Dr Harold Shipman murdered at least
250 patients over a period of 22 years. He was only
finally detected because he crudely forged the will
of his last victim, in what the Shipman Inquiry speculated
was a deliberate attempt to get caught. Everyone failed
to notice what he was doing his partners and
other colleagues, his local National Health Service
Trust, the police and most significantly, the General
Medical Council (GMC).
The GMC, which has a disciplinary
role similar to our Royal Colleges, now faces imposed
reform or even the loss of its power to punish bad doctors.

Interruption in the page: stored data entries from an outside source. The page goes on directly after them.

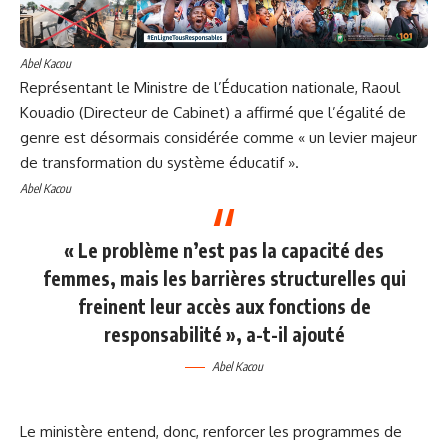
Abel Kacou
Représentant le Ministre de l’Éducation nationale, Raoul
Kouadio (Directeur de Cabinet) a affirmé que l’égalité de
genre est désormais considérée comme « un levier majeur
de transformation du système éducatif ».
Abel Kacou
« Le problème n’est pas la capacité des
femmes, mais les barrières structurelles qui
freinent leur accès aux fonctions de
responsabilité », a-t-il ajouté
Abel Kacou
Le ministère entend, donc, renforcer les programmes de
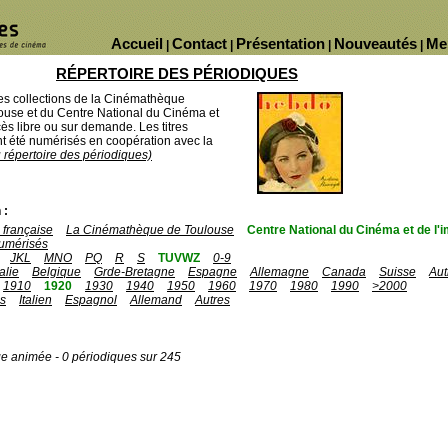
Accueil
Contact
Présentation
Nouveautés
Me
|
|
|
|
RÉPERTOIRE DES PÉRIODIQUES
des collections de la Cinémathèque
ouse et du Centre National du Cinéma et
ès libre ou sur demande. Les titres
 été numérisés en coopération avec la
u répertoire des périodiques)
 :
française
La Cinémathèque de Toulouse
Centre National du Cinéma et de l
umérisés
JKL
MNO
PQ
R
S
TUVWZ
0-9
talie
Belgique
Grde-Bretagne
Espagne
Allemagne
Canada
Suisse
Aut
1910
1920
1930
1940
1950
1960
1970
1980
1990
>2000
is
Italien
Espagnol
Allemand
Autres
ge animée - 0 périodiques sur 245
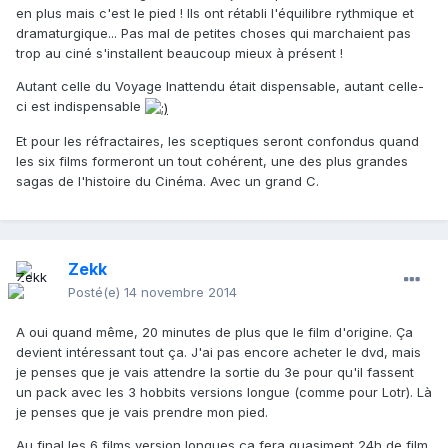
en plus mais c'est le pied ! Ils ont rétabli l'équilibre rythmique et
dramaturgique... Pas mal de petites choses qui marchaient pas
trop au ciné s'installent beaucoup mieux à présent !
Autant celle du Voyage Inattendu était dispensable, autant celle-
ci est indispensable
Et pour les réfractaires, les sceptiques seront confondus quand
les six films formeront un tout cohérent, une des plus grandes
sagas de l'histoire du Cinéma. Avec un grand C.
Zekk
Posté(e)
14 novembre 2014
A oui quand même, 20 minutes de plus que le film d'origine. Ça
devient intéressant tout ça. J'ai pas encore acheter le dvd, mais
je penses que je vais attendre la sortie du 3e pour qu'il fassent
un pack avec les 3 hobbits versions longue (comme pour Lotr). Là
je penses que je vais prendre mon pied.
Au final les 6 films version longues ça fera quasiment 24h de film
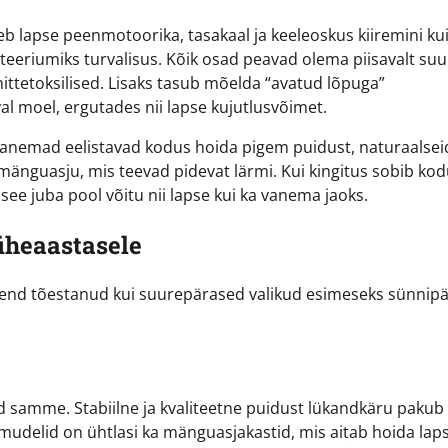
b lapse peenmotoorika, tasakaal ja keeleoskus kiiremini ku
iteeriumiks turvalisus. Kõik osad peavad olema piisavalt suu
mittetoksilised. Lisaks tasub mõelda “avatud lõpuga”
l moel, ergutades nii lapse kujutlusvõimet.
vanemad eelistavad kodus hoida pigem puidust, naturaalseid
 mänguasju, mis teevad pidevat lärmi. Kui kingitus sobib ko
 see juba pool võitu nii lapse kui ka vanema jaoks.
 üheaastasele
 end tõestanud kui suurepärased valikud esimeseks sünnipä
d samme. Stabiilne ja kvaliteetne puidust lükandkäru pakub
d mudelid on ühtlasi ka mänguasjakastid, mis aitab hoida lap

Meanwhile, a root and branch re-writing of the rules
on physician monitoring will make British family doctors
the most heavily scrutinized on earth.
But of course the next probably
won't be British. He could just as easily be Canadian.
Could Dr Shipman have gotten away with it here? More
importantly, are our current safeguards up to the job
of stopping a serial killer with a medical licence?
The first known medical psychopath
was, in fact, a Canadian and a graduate of McGill medical
school. Dr Thomas Neill Cream murdered patients here
and in the United States in the late 19th century, before
finally being arrested and hanged in Britain. Dr Cream
was able to keep practising even after dead bodies turned
up in his garden shed. Indeed, his second stint as a
doctor in Britain came after he had served 10 years
for murdering a patient in Chicago.
Things have improved a little since
then. But stopping the Dr Creams and Dr Shipmans of
this world is still difficult for two fundamental reasons.
First, patients die, no matter how good or conscientious
their doctor may be. Even Shipman lost patients he wanted
to keep. Second, there is a natural assumption that
doctors are trying to help and not to harm.
This was the GMC's argument when
facing the Shipman Inquiry: "Shipman betrayed his patients
and his profession in a way that was not reasonably
foreseeable. Until he was found to have perpetrated
his murders, systems were not designed to take the possibility
of such extreme wickedness into account."
The GMC apparently applies that
logic only to itself, for it has since charged six of
Dr Shipman's local colleagues with failing to raise
concerns when countersigning cremation forms. But the
six doctors in question each only countersigned an average
of three forms a year for his victims, hardly enough
to raise suspicions.
Now, there are various methods
proposed for monitoring physicians' performances by
detailed clinical audit, or simply by counting patient
deaths. The biggest problem with death rate counts is
that they are likely to pick out not murderers nor even
incompetents, but rather doctors with unhealthy patients.
When the Shipman Inquiry identified 12 other family
physicians who also had 'unacceptable' death rates,
detailed analysis revealed that all had taken on nursing
home commitments which accounted for the excess. The
last thing we need is a system that encourages doctors
to steer clear of the sickest patients.
As for clinical audits, Canada
already has them in the shape of medical practice assessments,
but only so many doctors can be looked at in depth
Saskatchewan, for instance, reviews about a hundred
a year. But even the prolific serial killer Dr Shipman
had years in which his death rate was not unusual. Had
he been audited in one of those years, he would have
qualified to become an assessor himself!
Medical practice assessment in
Canada is similar to the system that had been operating
in Britain before Shipman's arrest, in that its primary
goal is to give the conscientious physician the information
needed to improve standards of care. But the Canadian
version has a few extra teeth, most notably the assessor's
duty to report dangerous doctors to the provincial Royal
College.
The audits are generally fairly
comprehensive, but the average doctor can expect less
than one per decade. That leaves time for quite a killing
spree.
All in all, the Canadian environment
is not so very different from the one Shipman operated
in. Like Britain's system in the 80s and 90s, our system
has never gone seriously wrong as far as we know.
There is no public pressure to change it, and so nobody
will.
After all, there's little doubt
that Dr Harold Shipman was a very rare bird indeed.
We can probably get away with waiting a few years to
see what rigorous monitoring produces in Britain without
anything terrible happening. If the British start turning
up medical serial killers left, right and centre, it
might be time to think about a change in our own approach.